Almost 20 percent of government agencies using the public cloud do not encrypt their data, despite claiming that security is one of their biggest priorities, according to new survey by workload security firm HyTrust Inc.

The survey, which looked at how government agencies and the military use and implement public clouds, comes at a time when many departments are faced with budget constraints and increasingly strict regulations. In addition, the U.S. government has recently implemented a “cloud first” policy that requires agencies to consider cloud-based technology options when making information technology buying decisions.

These two factors are increasingly driving government adoption of public cloud, HyTrust said. And the majority of government agencies are pleased with their cloud deployments, citing benefits such as increased speed, agility and convenience. Nonetheless, 88 percent of the 59 government and military organizations surveyed said that security remains a big concern when it comes to the cloud, followed by cost (55 percent), reliability (39 percent) and job security (15 percent).

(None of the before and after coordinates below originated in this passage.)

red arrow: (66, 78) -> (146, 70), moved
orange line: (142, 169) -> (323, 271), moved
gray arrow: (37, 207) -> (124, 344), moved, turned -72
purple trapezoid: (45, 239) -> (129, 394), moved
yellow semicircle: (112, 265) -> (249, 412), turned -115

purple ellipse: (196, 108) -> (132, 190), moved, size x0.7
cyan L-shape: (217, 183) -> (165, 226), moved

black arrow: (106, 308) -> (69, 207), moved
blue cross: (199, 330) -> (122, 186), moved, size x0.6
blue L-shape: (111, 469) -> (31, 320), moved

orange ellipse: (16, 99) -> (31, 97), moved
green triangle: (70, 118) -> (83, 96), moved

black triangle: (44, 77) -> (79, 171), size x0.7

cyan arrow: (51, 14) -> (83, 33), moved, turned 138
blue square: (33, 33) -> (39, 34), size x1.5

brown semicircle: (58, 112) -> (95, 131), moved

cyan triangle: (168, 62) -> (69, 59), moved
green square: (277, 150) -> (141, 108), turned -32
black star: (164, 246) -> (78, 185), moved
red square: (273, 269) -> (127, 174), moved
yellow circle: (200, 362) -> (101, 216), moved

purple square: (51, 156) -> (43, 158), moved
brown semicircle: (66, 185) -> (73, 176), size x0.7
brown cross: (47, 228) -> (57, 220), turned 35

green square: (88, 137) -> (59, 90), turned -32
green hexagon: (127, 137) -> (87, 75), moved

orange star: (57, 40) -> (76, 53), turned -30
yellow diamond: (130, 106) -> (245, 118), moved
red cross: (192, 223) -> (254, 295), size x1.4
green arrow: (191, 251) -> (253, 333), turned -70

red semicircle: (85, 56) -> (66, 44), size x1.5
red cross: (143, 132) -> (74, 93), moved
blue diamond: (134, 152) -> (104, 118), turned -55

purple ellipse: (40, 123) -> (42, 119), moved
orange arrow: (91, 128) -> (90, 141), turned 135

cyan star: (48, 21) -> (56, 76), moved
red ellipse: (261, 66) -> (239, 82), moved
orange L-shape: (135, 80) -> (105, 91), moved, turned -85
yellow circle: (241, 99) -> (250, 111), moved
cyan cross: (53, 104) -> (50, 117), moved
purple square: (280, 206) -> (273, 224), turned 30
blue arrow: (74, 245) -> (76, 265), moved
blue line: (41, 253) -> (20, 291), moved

Given that security is apparently such a big concern, one might assume agencies are doing their best to ensure their cloud-based data is protected. But alarmingly, some 19 percent of government agencies admitted that they use no encryption whatsoever when sending data to the cloud. Of those that do employ encryption, 39 percent indicated that they use their cloud provider’s solution, while 41 percent said they prefer a third-party solution, something HyTrust says is preferable as it means the cloud provider doesn’t have access to the encryption keys.

The fact that almost a fifth of government agencies see no need to use encryption becomes all the more confusing when one considers that just over half of them said they believe that current IT security approaches will not work for cloud deployments.

HyTrust’s survey also looked at government agencies’ cloud strategies and most popular public cloud vendors. A majority of agencies – 58 percent – said they were seeking to obtain the benefits of public cloud while also maintaining the advantages of having on premises deployments. As such, they’re planning a hybrid cloud strategy that combines both public and private clouds. However, only 39 percent plan to use multiple public cloud vendors.

Perhaps the biggest surprise of the survey is that VMware Inc. was listed as the No. 1 choice of public cloud provider by government agencies, cited by 34 percent of respondents. It’s often said that Amazon Web Services is leading the public cloud market by some distance from its rivals, yet in the government and military sector it only comes in second with 24 percent. Microsoft Azure is currently being used by 19 percent of government agencies, and Google Cloud Platform by 14 percent. Disappointingly for IBM, not a single agency surveyed said it was using Big Blue’s public cloud services. In addition, 33 percent of government agencies said they don’t use the public cloud at all.

“We see major potential for government agencies adopting cloud technology and some agencies are already seeing the benefits,” said Bill Aubin, vice president of federal at HyTrust. “By carefully assessing the technology, policy and security requirements, agencies will be well on their way to a seamless and safe transition.”